**ABOUT THIS TASK**
Please repeat the entries word for word and keep the images out.

Saved data entries:
- Opening Delimiter -

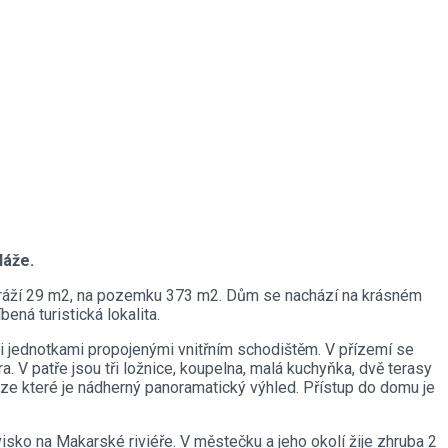
láže.
garáží 29 m2, na pozemku 373 m2. Dům se nachází na krásném
ená turistická lokalita.
i jednotkami propojenými vnitřním schodištěm. V přízemí se
. V patře jsou tři ložnice, koupelna, malá kuchyňka, dvě terasy
 ze které je nádherný panoramatický výhled. Přístup do domu je
ko na Makarské riviéře. V městečku a jeho okolí žije zhruba 2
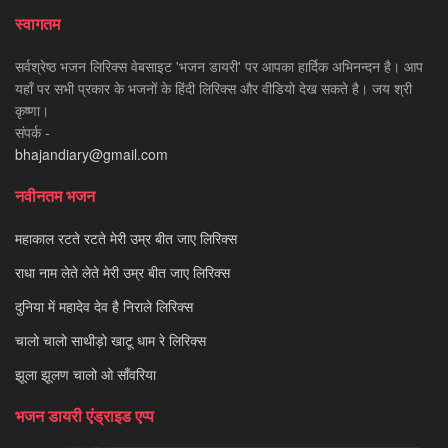
स्वागतम
सर्वश्रेष्ठ भजन लिरिक्स वेबसाइट 'भजन डायरी' पर आपका हार्दिक अभिनन्दन है। आप
यहाँ पर सभी प्रकार के भजनों के हिंदी लिरिक्स और वीडियो देख सकते है। जय श्री
कृष्णा।
संपर्क -
bhajandiary@gmail.com
नवीनतम भजन
महाकाल रटते रटते मेरी उम्र बीत जाए लिरिक्स
राधा नाम लेते लेते मेरी उम्र बीत जाए लिरिक्स
दुनिया में महादेव देव है निराले लिरिक्स
चालो चालो साथीड़ो खाटू धाम रे लिरिक्स
झूला झूलण चालो ओ साँवरिया
भजन डायरी एंड्राइड एप्प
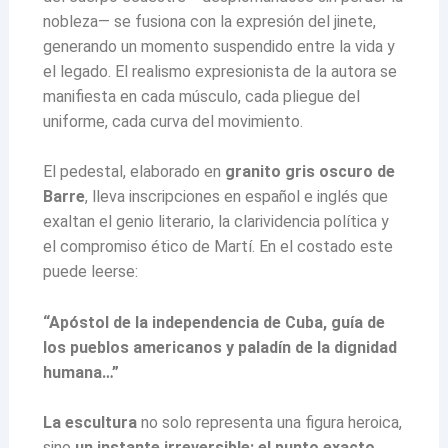
nobleza— se fusiona con la expresión del jinete,
generando un momento suspendido entre la vida y
el legado. El realismo expresionista de la autora se
manifiesta en cada músculo, cada pliegue del
uniforme, cada curva del movimiento.
El pedestal, elaborado en
granito gris oscuro de
Barre
, lleva inscripciones en español e inglés que
exaltan el genio literario, la clarividencia política y
el compromiso ético de Martí. En el costado este
puede leerse:
“Apóstol de la independencia de Cuba, guía de
los pueblos americanos y paladín de la dignidad
humana…”
La escultura
no solo representa una figura heroica,
sino
un instante irreversible: el punto exacto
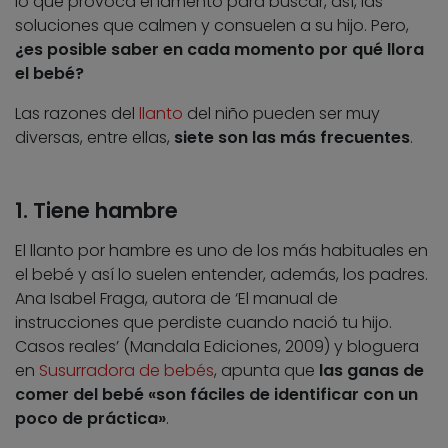
lo que provoca el lamento para buscar, así, las
soluciones que calmen y consuelen a su hijo. Pero,
¿es posible saber en cada momento por qué llora
el bebé?
Las razones del
llanto
del niño pueden ser muy
diversas, entre ellas,
siete son las más frecuentes
.
1. Tiene hambre
El llanto por hambre es uno de los más habituales en
el bebé y así lo suelen entender, además, los padres.
Ana Isabel Fraga, autora de ‘El manual de
instrucciones que perdiste cuando nació tu hijo.
Casos reales’ (Mandala Ediciones, 2009) y bloguera
en
Susurradora de bebés
, apunta que
las ganas de
comer del bebé «son fáciles de identificar con un
poco de práctica»
.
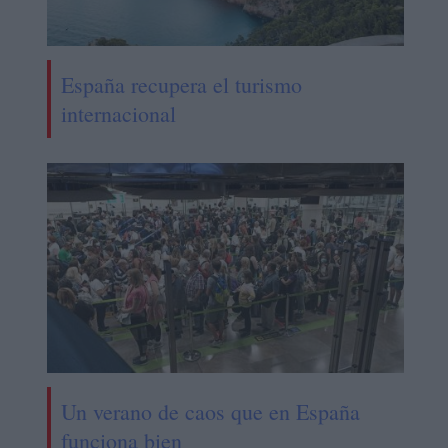
España recupera el turismo
internacional
Un verano de caos que en España
funciona bien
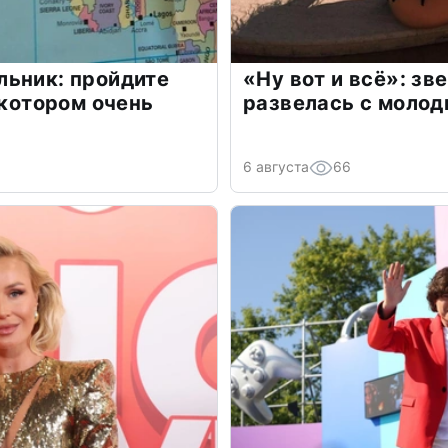
льник: пройдите
«Ну вот и всё»: з
 котором очень
развелась с моло
6 августа
66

- Closing Delimiter -

**RESULT**
láže.
garáží 29 m2, na pozemku 373 m2. Dům se nachází na krásném
ená turistická lokalita.
i jednotkami propojenými vnitřním schodištěm. V přízemí se
. V patře jsou tři ložnice, koupelna, malá kuchyňka, dvě terasy
 ze které je nádherný panoramatický výhled. Přístup do domu je
ko na Makarské riviéře. V městečku a jeho okolí žije zhruba 2
स्वागतम
सर्वश्रेष्ठ भजन लिरिक्स वेबसाइट 'भजन डायरी' पर आपका हार्दिक अभिनन्दन है। आप
यहाँ पर सभी प्रकार के भजनों के हिंदी लिरिक्स और वीडियो देख सकते है। जय श्री
कृष्णा।
संपर्क -
bhajandiary@gmail.com
नवीनतम भजन
महाकाल रटते रटते मेरी उम्र बीत जाए लिरिक्स
राधा नाम लेते लेते मेरी उम्र बीत जाए लिरिक्स
दुनिया में महादेव देव है निराले लिरिक्स
चालो चालो साथीड़ो खाटू धाम रे लिरिक्स
झूला झूलण चालो ओ साँवरिया
भजन डायरी एंड्राइड एप्प
nobleza— se fusiona con la expresión del jinete,
generando un momento suspendido entre la vida y
el legado. El realismo expresionista de la autora se
manifiesta en cada músculo, cada pliegue del
uniforme, cada curva del movimiento.
El pedestal, elaborado en
granito gris oscuro de
Barre
, lleva inscripciones en español e inglés que
exaltan el genio literario, la clarividencia política y
el compromiso ético de Martí. En el costado este
puede leerse:
“Apóstol de la independencia de Cuba, guía de
los pueblos americanos y paladín de la dignidad
humana…”
La escultura
no solo representa una figura heroica,
sino
un instante irreversible: el punto exacto
lo que provoca el lamento para buscar, así, las
soluciones que calmen y consuelen a su hijo. Pero,
¿es posible saber en cada momento por qué llora
el bebé?
Las razones del
llanto
del niño pueden ser muy
diversas, entre ellas,
siete son las más frecuentes
.
1. Tiene hambre
El llanto por hambre es uno de los más habituales en
el bebé y así lo suelen entender, además, los padres.
Ana Isabel Fraga, autora de ‘El manual de
instrucciones que perdiste cuando nació tu hijo.
Casos reales’ (Mandala Ediciones, 2009) y bloguera
en
Susurradora de bebés
, apunta que
las ganas de
comer del bebé «son fáciles de identificar con un
poco de práctica»
.
España recupera el turismo
internacional
Un verano de caos que en España
funciona bien
льник: пройдите
«Ну вот и всё»: з
 котором очень
развелась с моло
6 августа
66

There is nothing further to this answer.